Stored dataset items »
:::::

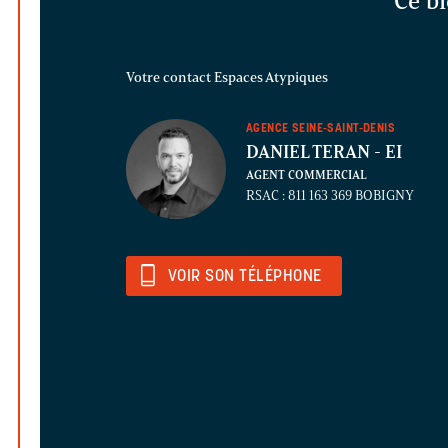
Ce bi
Votre contact Espaces Atypiques
AGENCE SEINE-SAINT-DENIS
DANIEL TERAN
- EI
AGENT COMMERCIAL
RSAC : 811 163 369 BOBIGNY
VOIR SON TÉLÉPHONE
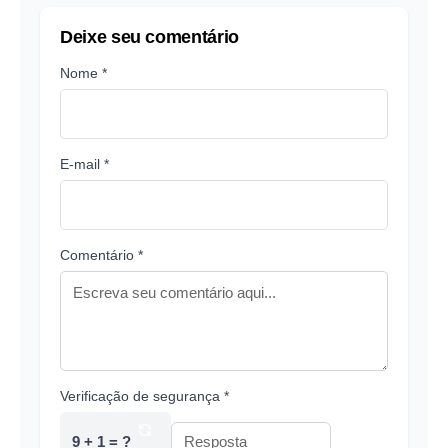
Deixe seu comentário
Nome *
E-mail *
Comentário *
Verificação de segurança *
9 + 1 = ?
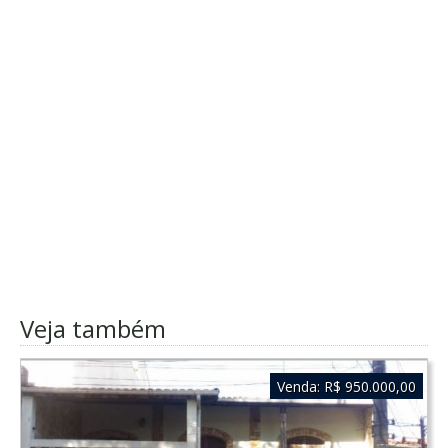
Veja também
Venda:
R$ 950.000,00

:::::

Aim of the exercise » Could you output the full set of entries exactly, skipping every picture?

Answer for this exercise »
Ce bi
Votre contact Espaces Atypiques
AGENCE SEINE-SAINT-DENIS
DANIEL TERAN
- EI
AGENT COMMERCIAL
RSAC : 811 163 369 BOBIGNY
VOIR SON TÉLÉPHONE
Deixe seu comentário
Nome *
E-mail *
Comentário *
Verificação de segurança *
9 + 1 = ?
Veja também
Venda:
R$ 950.000,00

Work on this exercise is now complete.